◆ The task ◆
Search term "stop": copy each line of the records that contains it.

◆ Data ◆
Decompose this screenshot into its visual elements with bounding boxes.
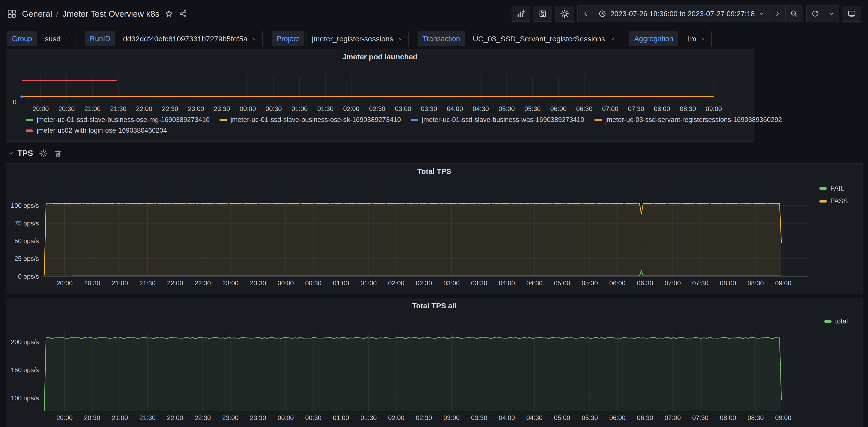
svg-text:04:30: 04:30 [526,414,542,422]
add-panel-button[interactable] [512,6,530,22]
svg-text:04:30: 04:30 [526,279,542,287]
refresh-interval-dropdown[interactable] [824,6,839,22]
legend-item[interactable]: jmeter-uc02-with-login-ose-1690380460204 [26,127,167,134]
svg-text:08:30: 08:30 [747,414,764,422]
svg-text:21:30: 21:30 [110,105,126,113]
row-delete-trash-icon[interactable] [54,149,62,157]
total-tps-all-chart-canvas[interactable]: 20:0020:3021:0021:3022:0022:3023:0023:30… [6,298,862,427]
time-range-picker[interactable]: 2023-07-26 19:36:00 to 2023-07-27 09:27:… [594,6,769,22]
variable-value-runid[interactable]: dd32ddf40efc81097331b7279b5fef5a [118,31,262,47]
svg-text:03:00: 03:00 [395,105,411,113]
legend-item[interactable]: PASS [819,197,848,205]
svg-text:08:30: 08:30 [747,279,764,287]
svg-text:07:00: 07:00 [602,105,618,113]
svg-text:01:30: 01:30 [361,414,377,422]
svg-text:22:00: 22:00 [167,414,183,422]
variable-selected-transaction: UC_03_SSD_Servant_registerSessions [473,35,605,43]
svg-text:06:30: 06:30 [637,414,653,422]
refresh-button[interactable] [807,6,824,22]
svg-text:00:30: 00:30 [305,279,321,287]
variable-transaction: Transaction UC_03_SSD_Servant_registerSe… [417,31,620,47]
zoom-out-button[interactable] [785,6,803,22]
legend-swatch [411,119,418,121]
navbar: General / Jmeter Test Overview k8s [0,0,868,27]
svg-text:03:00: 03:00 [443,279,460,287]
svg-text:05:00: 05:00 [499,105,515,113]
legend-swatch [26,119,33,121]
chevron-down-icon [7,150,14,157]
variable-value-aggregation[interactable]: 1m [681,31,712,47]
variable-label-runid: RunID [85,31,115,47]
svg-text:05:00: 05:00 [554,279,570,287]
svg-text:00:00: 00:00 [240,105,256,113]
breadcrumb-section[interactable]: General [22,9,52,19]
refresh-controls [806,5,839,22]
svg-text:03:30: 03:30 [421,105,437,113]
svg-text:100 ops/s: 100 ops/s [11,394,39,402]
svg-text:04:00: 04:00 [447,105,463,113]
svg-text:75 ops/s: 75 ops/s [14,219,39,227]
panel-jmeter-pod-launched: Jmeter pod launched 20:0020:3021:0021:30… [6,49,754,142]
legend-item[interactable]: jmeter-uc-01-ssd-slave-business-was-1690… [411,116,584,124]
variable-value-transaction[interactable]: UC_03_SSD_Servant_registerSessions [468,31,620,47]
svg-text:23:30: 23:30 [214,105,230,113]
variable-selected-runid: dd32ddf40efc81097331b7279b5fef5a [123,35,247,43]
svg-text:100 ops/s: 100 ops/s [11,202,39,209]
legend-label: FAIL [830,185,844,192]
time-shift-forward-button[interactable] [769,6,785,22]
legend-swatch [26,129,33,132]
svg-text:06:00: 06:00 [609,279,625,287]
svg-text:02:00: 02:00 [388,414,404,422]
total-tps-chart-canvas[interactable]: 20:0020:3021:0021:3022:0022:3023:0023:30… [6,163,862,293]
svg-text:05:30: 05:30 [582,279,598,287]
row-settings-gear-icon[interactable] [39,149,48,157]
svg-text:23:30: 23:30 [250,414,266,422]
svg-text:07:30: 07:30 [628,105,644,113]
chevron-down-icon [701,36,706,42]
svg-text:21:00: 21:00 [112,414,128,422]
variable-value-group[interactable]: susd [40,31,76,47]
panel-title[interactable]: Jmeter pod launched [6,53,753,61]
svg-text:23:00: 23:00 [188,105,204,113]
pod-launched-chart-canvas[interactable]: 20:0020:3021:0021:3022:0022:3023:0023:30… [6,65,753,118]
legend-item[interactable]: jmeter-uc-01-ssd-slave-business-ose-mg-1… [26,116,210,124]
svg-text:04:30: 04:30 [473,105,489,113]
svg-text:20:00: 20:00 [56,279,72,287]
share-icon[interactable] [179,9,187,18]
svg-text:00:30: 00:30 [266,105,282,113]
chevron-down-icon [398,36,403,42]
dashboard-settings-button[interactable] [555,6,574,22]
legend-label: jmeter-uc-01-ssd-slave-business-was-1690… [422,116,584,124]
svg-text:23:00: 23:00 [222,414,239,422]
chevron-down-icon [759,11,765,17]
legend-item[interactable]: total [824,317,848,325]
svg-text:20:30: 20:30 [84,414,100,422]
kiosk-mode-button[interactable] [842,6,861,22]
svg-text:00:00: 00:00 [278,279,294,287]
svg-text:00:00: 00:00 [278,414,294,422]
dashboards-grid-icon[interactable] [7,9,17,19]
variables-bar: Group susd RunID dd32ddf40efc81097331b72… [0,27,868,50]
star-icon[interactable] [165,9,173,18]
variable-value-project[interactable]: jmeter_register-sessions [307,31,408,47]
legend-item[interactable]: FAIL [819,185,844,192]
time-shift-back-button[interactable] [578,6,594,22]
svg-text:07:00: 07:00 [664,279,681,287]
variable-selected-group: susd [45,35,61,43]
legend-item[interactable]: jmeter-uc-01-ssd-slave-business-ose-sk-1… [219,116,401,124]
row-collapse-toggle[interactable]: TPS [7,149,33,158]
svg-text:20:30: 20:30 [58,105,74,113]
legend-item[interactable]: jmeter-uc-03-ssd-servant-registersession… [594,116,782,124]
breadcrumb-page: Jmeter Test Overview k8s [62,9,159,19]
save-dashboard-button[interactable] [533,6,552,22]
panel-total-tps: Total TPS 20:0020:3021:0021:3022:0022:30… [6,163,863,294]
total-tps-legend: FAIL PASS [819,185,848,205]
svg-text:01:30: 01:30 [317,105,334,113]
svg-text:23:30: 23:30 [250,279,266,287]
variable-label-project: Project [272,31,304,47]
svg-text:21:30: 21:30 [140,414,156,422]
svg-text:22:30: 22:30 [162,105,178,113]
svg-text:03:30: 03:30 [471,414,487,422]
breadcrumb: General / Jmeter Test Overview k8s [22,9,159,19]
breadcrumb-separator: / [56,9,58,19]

--

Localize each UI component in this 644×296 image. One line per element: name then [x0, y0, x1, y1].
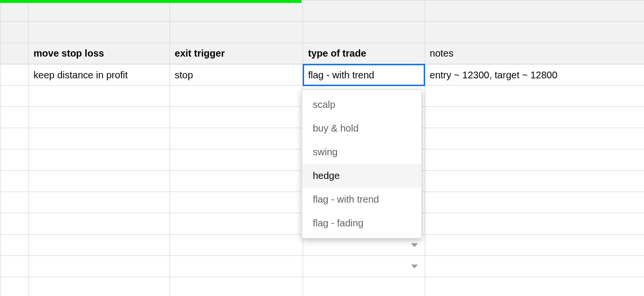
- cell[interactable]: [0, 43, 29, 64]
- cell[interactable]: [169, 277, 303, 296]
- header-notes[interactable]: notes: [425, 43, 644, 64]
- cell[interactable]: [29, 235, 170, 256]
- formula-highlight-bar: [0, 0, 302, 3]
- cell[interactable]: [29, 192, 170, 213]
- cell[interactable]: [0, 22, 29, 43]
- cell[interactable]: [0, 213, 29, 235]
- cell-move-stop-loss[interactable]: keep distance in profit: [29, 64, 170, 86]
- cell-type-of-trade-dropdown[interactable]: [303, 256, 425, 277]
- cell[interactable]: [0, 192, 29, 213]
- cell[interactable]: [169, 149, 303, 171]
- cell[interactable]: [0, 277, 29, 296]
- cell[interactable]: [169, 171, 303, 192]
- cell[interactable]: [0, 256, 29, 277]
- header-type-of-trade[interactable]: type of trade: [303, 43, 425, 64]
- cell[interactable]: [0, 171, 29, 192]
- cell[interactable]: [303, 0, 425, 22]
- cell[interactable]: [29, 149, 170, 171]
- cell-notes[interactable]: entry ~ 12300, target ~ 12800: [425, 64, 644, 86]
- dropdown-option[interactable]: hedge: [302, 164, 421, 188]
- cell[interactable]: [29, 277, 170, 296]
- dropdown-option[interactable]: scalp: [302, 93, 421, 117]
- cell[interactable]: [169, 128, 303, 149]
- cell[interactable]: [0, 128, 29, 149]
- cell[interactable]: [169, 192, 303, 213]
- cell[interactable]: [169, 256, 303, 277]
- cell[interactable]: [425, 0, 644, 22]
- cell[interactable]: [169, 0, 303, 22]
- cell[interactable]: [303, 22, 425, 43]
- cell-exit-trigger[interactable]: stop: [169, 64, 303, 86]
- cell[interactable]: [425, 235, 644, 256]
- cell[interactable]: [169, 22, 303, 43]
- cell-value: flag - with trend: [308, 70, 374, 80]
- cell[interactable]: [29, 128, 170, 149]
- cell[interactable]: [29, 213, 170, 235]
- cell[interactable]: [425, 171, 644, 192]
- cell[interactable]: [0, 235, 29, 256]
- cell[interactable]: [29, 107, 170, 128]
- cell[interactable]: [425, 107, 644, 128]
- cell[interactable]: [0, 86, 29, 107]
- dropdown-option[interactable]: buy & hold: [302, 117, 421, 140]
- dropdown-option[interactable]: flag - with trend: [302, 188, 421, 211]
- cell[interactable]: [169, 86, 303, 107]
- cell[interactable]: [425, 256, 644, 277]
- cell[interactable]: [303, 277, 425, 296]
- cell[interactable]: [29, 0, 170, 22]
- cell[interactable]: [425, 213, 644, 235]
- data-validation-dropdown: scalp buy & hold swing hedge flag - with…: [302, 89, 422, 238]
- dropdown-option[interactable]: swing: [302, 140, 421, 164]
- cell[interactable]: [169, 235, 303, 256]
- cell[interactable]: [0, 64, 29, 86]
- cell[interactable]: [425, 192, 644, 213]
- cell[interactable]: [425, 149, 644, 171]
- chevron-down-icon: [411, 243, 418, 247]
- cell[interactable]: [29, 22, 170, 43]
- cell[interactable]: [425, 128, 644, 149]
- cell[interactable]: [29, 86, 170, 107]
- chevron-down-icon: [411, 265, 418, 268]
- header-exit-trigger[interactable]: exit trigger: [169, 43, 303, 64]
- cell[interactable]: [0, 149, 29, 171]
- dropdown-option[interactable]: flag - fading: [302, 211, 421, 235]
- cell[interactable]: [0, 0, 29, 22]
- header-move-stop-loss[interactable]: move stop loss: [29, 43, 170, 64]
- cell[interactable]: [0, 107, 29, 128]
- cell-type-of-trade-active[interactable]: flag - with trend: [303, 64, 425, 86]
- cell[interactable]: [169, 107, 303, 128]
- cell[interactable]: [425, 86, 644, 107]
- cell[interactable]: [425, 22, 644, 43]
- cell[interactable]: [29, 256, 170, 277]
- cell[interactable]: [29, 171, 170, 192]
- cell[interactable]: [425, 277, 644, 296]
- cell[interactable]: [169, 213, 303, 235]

◆ Result of the task ◆
- cell-move-stop-loss[interactable]: keep distance in profit: [29, 64, 170, 86]
- cell-exit-trigger[interactable]: stop: [169, 64, 303, 86]
- header-move-stop-loss[interactable]: move stop loss: [29, 43, 170, 64]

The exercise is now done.